● **Work item**
Track down each line below containing the string "site" and copy it.

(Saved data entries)
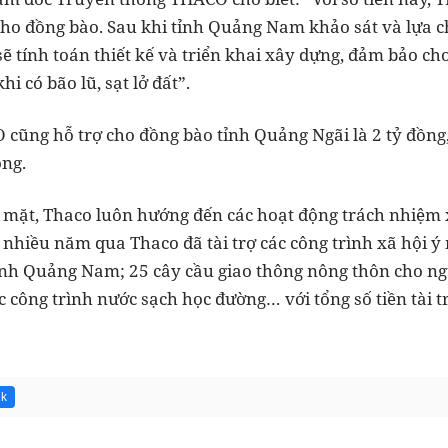
ho đồng bào. Sau khi tỉnh Quảng Nam khảo sát và lựa ch
ẽ tính toán thiết kế và triển khai xây dựng, đảm bảo c
hi có bão lũ, sạt lở đất”.
 cũng hỗ trợ cho đồng bào tỉnh Quảng Ngãi là 2 tỷ đồng
ồng.
n mặt, Thaco luôn hướng đến các hoạt động trách nhiệm xã 
 nhiều năm qua Thaco đã tài trợ các công trình xã hội ý
ỉnh Quảng Nam; 25 cây cầu giao thông nông thôn cho ng
 công trình nước sạch học đường… với tổng số tiền tài t
1k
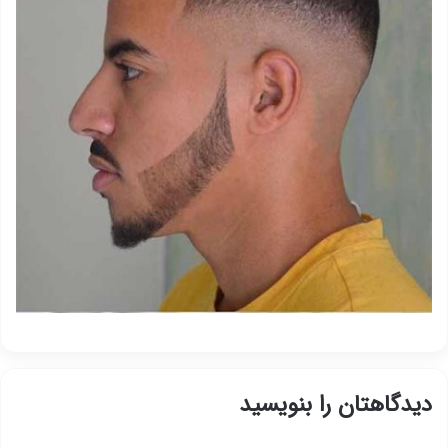
دیدگاهتان را بنویسید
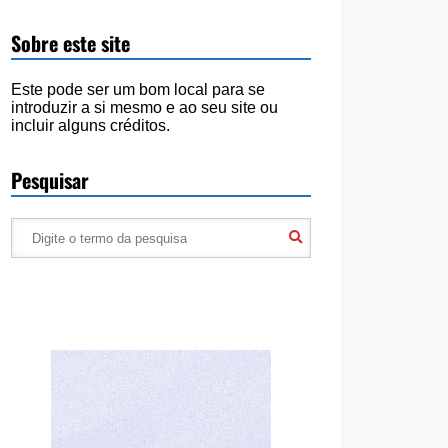
Sobre este site
Este pode ser um bom local para se
introduzir a si mesmo e ao seu site ou
incluir alguns créditos.
Pesquisar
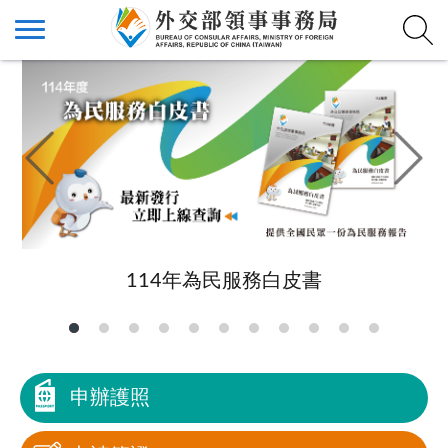
114年為民服務白皮書
申辦護照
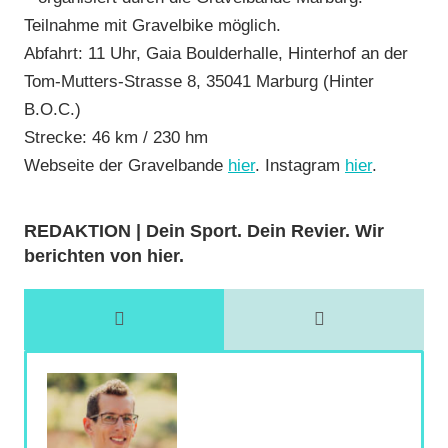
Teilnahme mit Gravelbike möglich.
Abfahrt: 11 Uhr, Gaia Boulderhalle, Hinterhof an der
Tom-Mutters-Strasse 8, 35041 Marburg (Hinter
B.O.C.)
Strecke: 46 km / 230 hm
Webseite der Gravelbande
hier
. Instagram
hier
.
REDAKTION | Dein Sport. Dein Revier. Wir
berichten von hier.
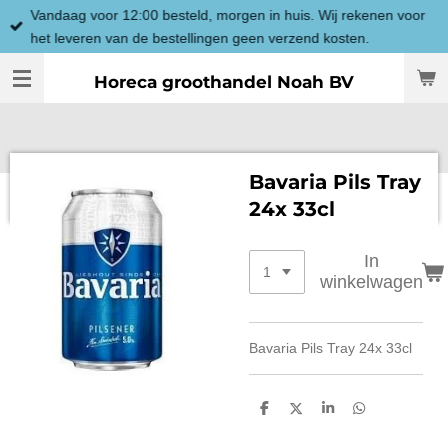
Vandaag voor 12:00 besteld, morgen in huis. Wij rekenen voor
Ga
het leveren van de bestellingen geen verzend kosten.
direct
naar
Horeca groothandel Noah BV
de
hoofdinhoud
Bavaria Pils Tray
24x 33cl
In
winkelwagen
Bavaria Pils Tray 24x 33cl
D
D
S
D
e
e
h
e
l
e
a
l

● **Response to this task**
Sobre este site
introduzir a si mesmo e ao seu site ou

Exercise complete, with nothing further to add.